Output of modern 3GHz Linux GodBolt online server:

Spinlock time: 7.65 ns (22.95 cycles, 3.00 GHz)
Mutex time   : 15.59 ns (46.78 cycles, 3.00 GHz)

Output of old 2GHz Windows laptop:

Spinlock time: 12.38 ns (25.94 cycles, 2.10 GHz)
Mutex time   : 74.27 ns (155.58 cycles, 2.09 GHz)

(std::shared_mutex time for PC above is 50 ns)

One can make a program more complex by running multiple threads to measure how timings behave in a case if multiple threads race to get lock of same atomic flag or mutex.

Following program tests both single threaded and multi threaded timings. Plus it also does increment of a counter as a kind of spinlock/mutex-protected work.

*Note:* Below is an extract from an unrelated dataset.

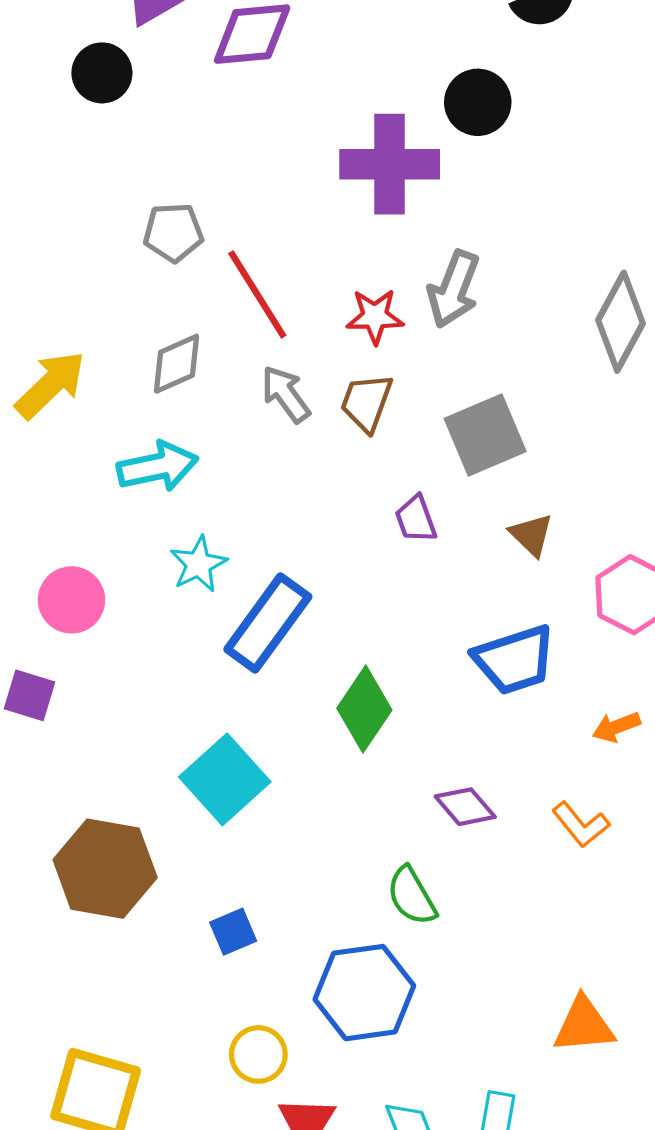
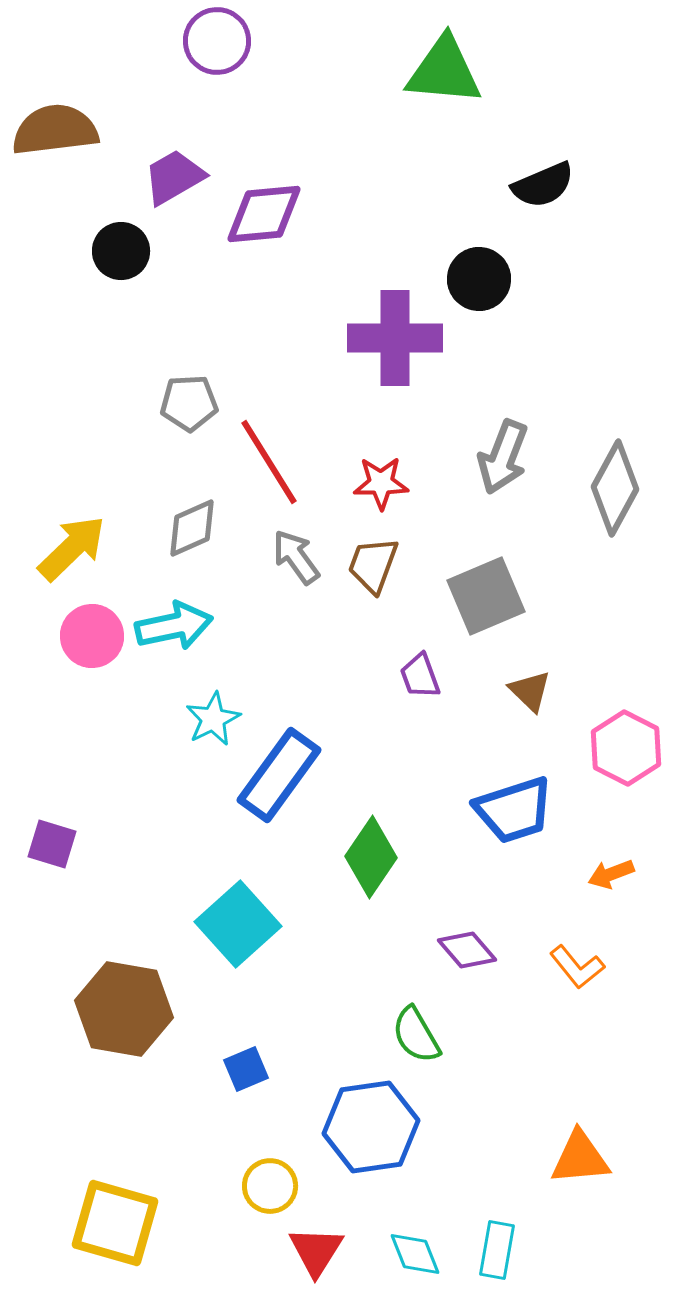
gray arrow: (454, 289) -> (503, 457), moved
pink circle: (71, 600) -> (92, 636), moved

To get precise results program sets affinity of a thread by assigning different threads to different cores.

Multi threaded version uses std::barrier to do start/stop of measurements at same precise points of time. Also it uses atomic counters to synchronize speed of each thread so that they advance at same rate.

Timings of multi threaded version should be almost equal to single threaded version, especially it will be close on modern CPUs. Timings of multi threaded can be MUCH bigger only if chosen (by affinity) cores are occupied too much by operating system. Also timings can be bigger if some operating system re-schedules threads in some strange order. It happened to me that Windows multi-threaded timings were big, while Linux timings where totally alright.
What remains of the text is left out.